Ginanti sudah meminta izin selama dua hari dengan alasan ada urusan keluarga. Dia tidak bohong, tetapi bukan urusan keluarga seperti yang biasa murid lain lakukan. Dia tidak tahu harus bagaimana lagi mengekpresikan dirinya ketika mendengar kalau omnya menemukan sang ibu, sebab Ginanti takut terjadi seperti kemarin tidak sesuai dengan harapannya.
"Ayo Gin kita bertemu Ibu!"
"Tidak perlu aku sudah lelah, mungkin Ibu memang sudah tidak memperdulikan aku lagi. Hanya Boby anak kandungnya sedangkan aku anak tiri."

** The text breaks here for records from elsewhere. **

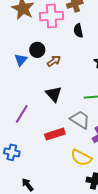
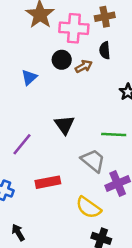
black circle: (37, 50) -> (62, 60), moved
brown arrow: (54, 61) -> (84, 66), moved
red rectangle: (55, 134) -> (48, 182), moved

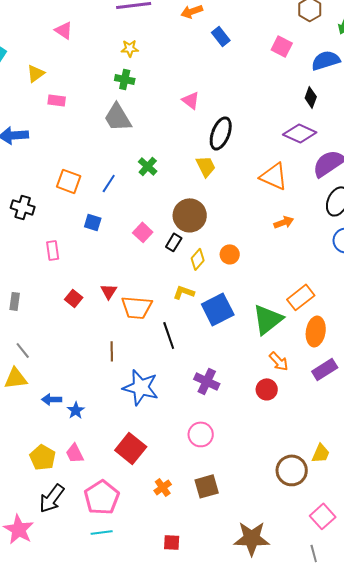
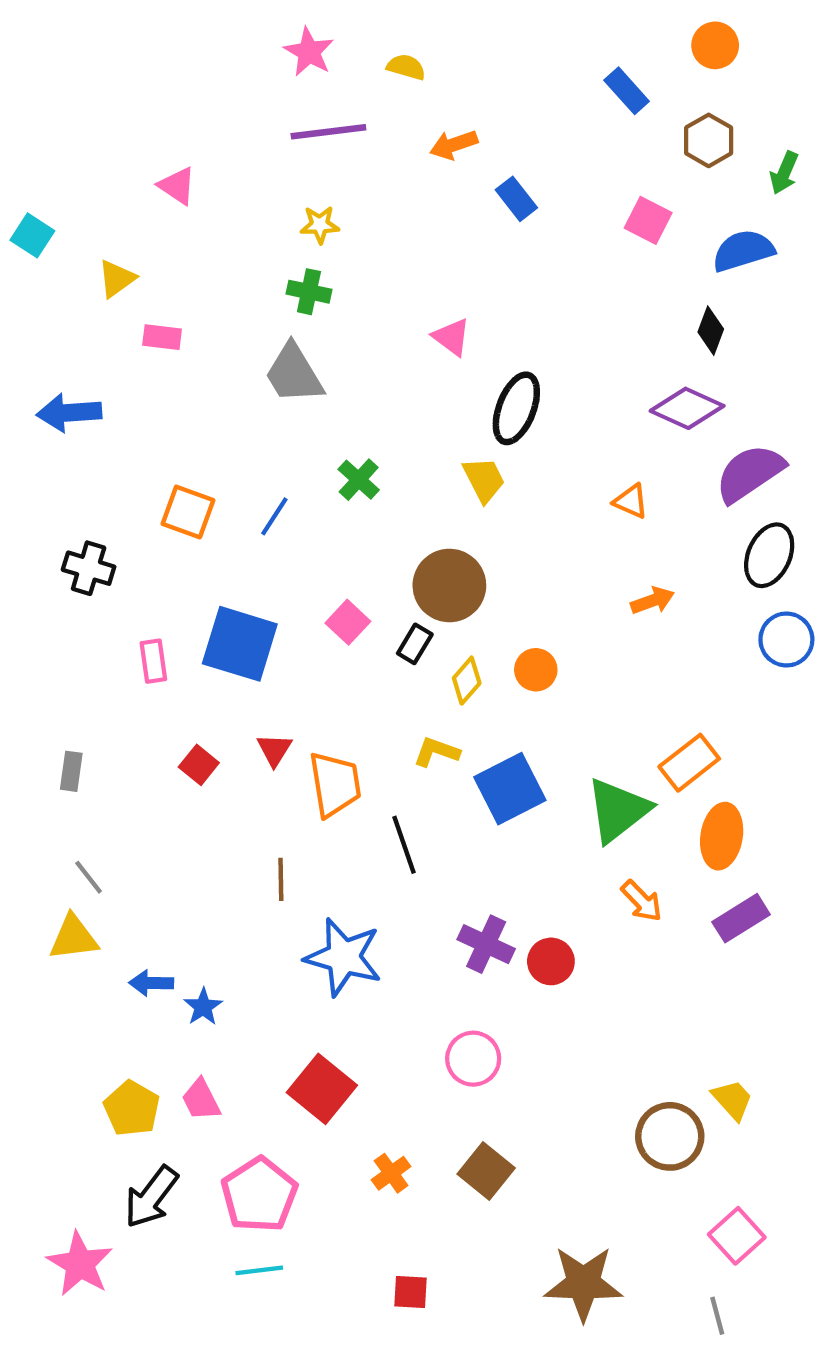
orange triangle: (274, 176) -> (631, 501), size x0.6
blue square: (93, 222) -> (240, 644), moved, size x2.0
orange trapezoid: (137, 307) -> (335, 784), turned -104
red circle: (267, 389) -> (551, 961), moved
yellow trapezoid: (321, 453) -> (732, 1100), turned -65
brown square: (207, 486) -> (486, 1171), turned -35

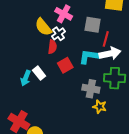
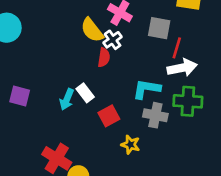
cyan L-shape: (89, 57) -> (146, 89), moved
red square: (65, 65) -> (109, 116), moved
yellow star: (100, 107) -> (130, 145), moved

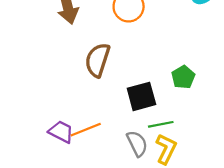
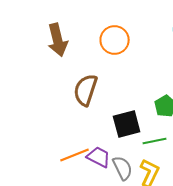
green line: (161, 124) -> (155, 141), moved
purple trapezoid: (61, 132) -> (99, 157), moved

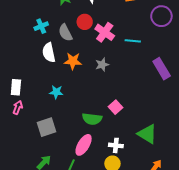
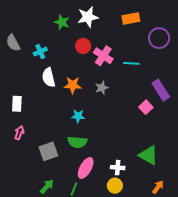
gray semicircle: (65, 33) -> (13, 43), moved
white rectangle: (16, 87) -> (17, 104), moved
cyan star: (56, 92) -> (78, 116), moved
pink square: (115, 107) -> (146, 107), moved
green semicircle: (92, 119) -> (77, 142), moved

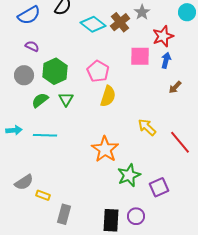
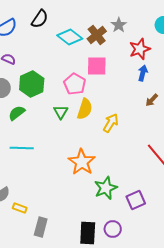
pink square: (140, 56) -> (97, 66), moved
green triangle: (66, 99) -> (61, 112), moved
yellow arrow: (147, 127) -> (111, 123), moved, turned 78

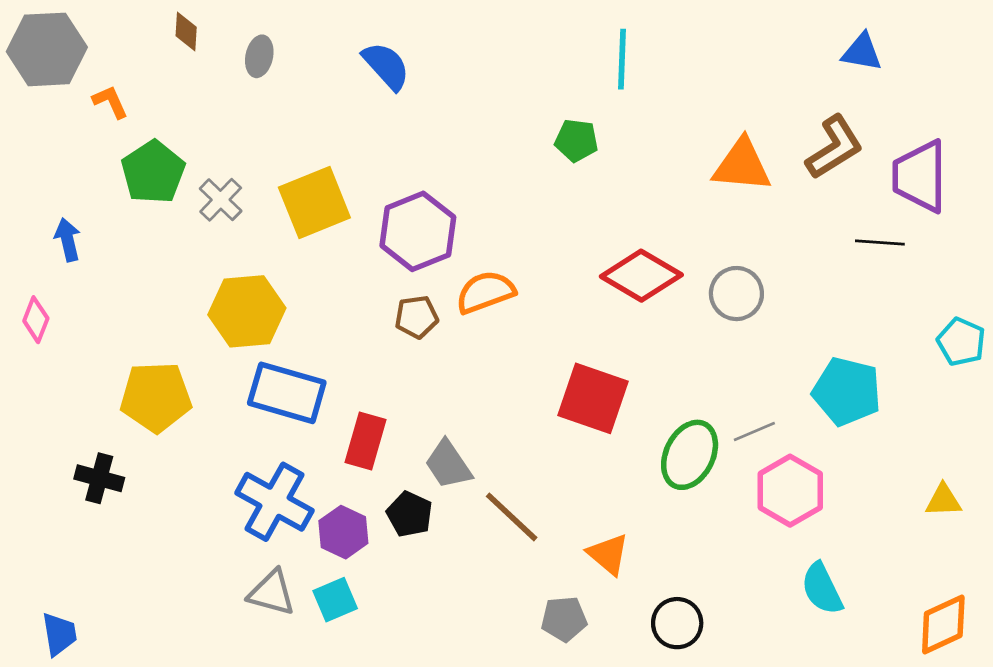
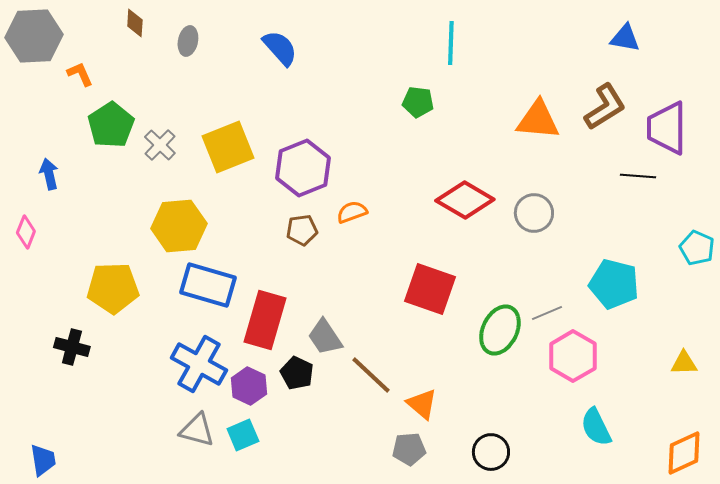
orange semicircle: (485, 292) -> (352, 212), size x0.7
red rectangle: (365, 441) -> (265, 320), size x1.4
orange triangle: (608, 554) -> (422, 404), moved

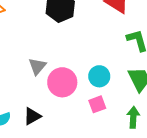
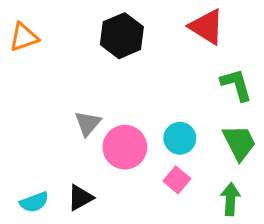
pink square: (97, 104) -> (177, 180), turned -30

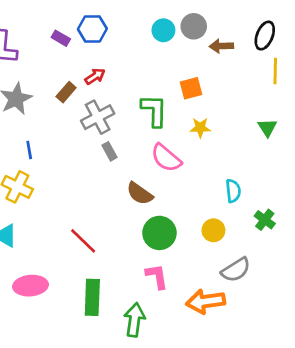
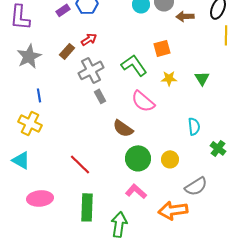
purple rectangle: (61, 38) -> (63, 10), turned -64
green L-shape: (154, 111) -> (134, 65), turned -36
green triangle: (267, 128) -> (202, 78), moved
yellow circle: (213, 230) -> (170, 159), moved
pink L-shape: (157, 276) -> (136, 191), turned -40

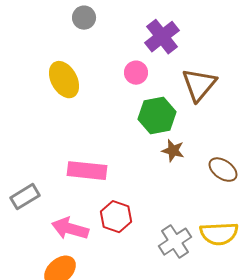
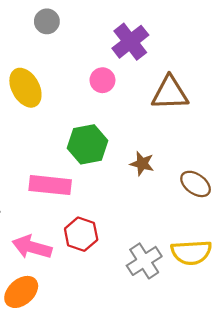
brown triangle: (199, 85) -> (170, 93), turned 48
green hexagon: (157, 116) -> (87, 144), moved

"Jangan bicara seperti itu Gin!" tegas Nenek.
"Tapi Nek, bukannya semua terbukti bagaimana Ibu memperlakukan aku. Kalian semua juga tahu, hiks ... hiks ...." Wajah sedih dengan beribu-ribu kerinduan, dia juga bingung harus bagaimana lagi mencari ibunya. Ingin tidak menyerah, tetapi hati dan pikiran tidak sejalan.
"Gin sudah jangan menangis! Yaudah kalau kamu tidak ingin ikut menjemput Ibu, biar Om kamu saja yang pergi. Kamu tunggu sini jika kamu tidak percaya!" jawab Nenek menenangkan Ginanti.
Pada usia remaja memilih sifat dan sikap yang masih abu-abu. Terkadang bisa berubah secara tiba-tiba.
Tidak peduli dengan ucapan keluarganya, Ginanti justru meletakkan tubuhnya di atas kasur. Dia menyembunyikan wajahnya dari mereka semua. Bersembunyi di balik bantal agar tidak ada yang tahu dia sedang menangis. Bahkan bantal yang kering kini telah basah.
***
Guriyah kini berada di rumah tetangga lamanya. Ya, dia berbicara untuk menumpang sebentar. Dia tidak mau menyusahkan orang lain, mengingat kondisi pertama kali dia pergi dan berada di rumah temannya.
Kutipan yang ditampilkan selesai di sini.